The next thing to consider is the proof of evidence contained in the supplementary record filed along with the brief of the Respondent.

It is clear that the Learned Trial Judge heard the application of the Appellants without a proof of evidence. It was after the refusal of the application that the Respondent was ordered to file proof of evidence. The lower Court therefore did not have the benefit of the evidence in reaching its decision.

The law has now assumed a trite dimension that where at the commencement of a prosecution, the information filed by the prosecution does not expose any fact supportive of a prima-facie case against the accused the charge must be quashed.

In Abacha v. The State (supra) Belgore JSC while elucidating on the need to file a proof of evidence stated thus:-

“It is now more so when there is no more provision for preliminary investigation by a Magistrate. It is not a mere formality to accept the information without considering the proofs of evidence. To face a trial is not a matter to be treated with levity, the trial somehow infringes on the liberty of the subject, most especially when it involves a serious offence punishable by death or life imprisonment.

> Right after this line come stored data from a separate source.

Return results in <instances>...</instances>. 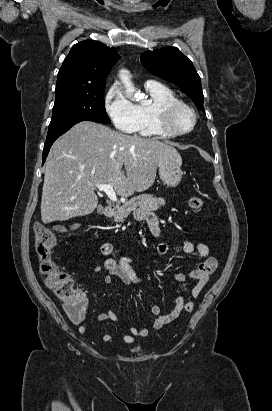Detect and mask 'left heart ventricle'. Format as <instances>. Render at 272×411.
<instances>
[{
    "mask_svg": "<svg viewBox=\"0 0 272 411\" xmlns=\"http://www.w3.org/2000/svg\"><path fill=\"white\" fill-rule=\"evenodd\" d=\"M192 122V116L186 110L178 111L173 117V125L178 130L186 129Z\"/></svg>",
    "mask_w": 272,
    "mask_h": 411,
    "instance_id": "obj_1",
    "label": "left heart ventricle"
}]
</instances>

– Ikomi v. The State (1986) 3 NWLR Part 28 at Page 316

– Adeyemi v. The State (1991) 6 NWLR Part 195 page 1 at 35;

What the information must disclose is certainly not the guilt of the accused but a prima facie case for the accused to answer. There is allusion to Circumstantial evidence that may not appear on the face of the proofs of evidence attached to the information and that must be in the mind of the Court. I believe this is a misconception because nothing must be read into an information which will amount to failure of information on what facts or evidence the accused will face at the trial. It is true, cross-examination may bring new facts during trial, but the prosecution must submit along the information for indictment all the facts that will reveal not only an offence but a prima-facie connection between that offence and the accused whereby the accused has an explanation to make at a trial. (R. vs. Coker. & Others (1952) 20 NLR Page 62). In many cases on an information, only proofs of evidence by potential witness are attached, but when the statement of the suspect is also attached it gives the authorizing Judge proper scope to decide if there is prima-facie case against him. See also Ikomi vs The State (Supra)Therefore in view of the clear Constitutional provisions enunciated earlier in the judgment, it is my humble view that the lower Court ought to have granted bail to the Appellants as soon as it became clear that proof of evidence did not accompany the charge against them.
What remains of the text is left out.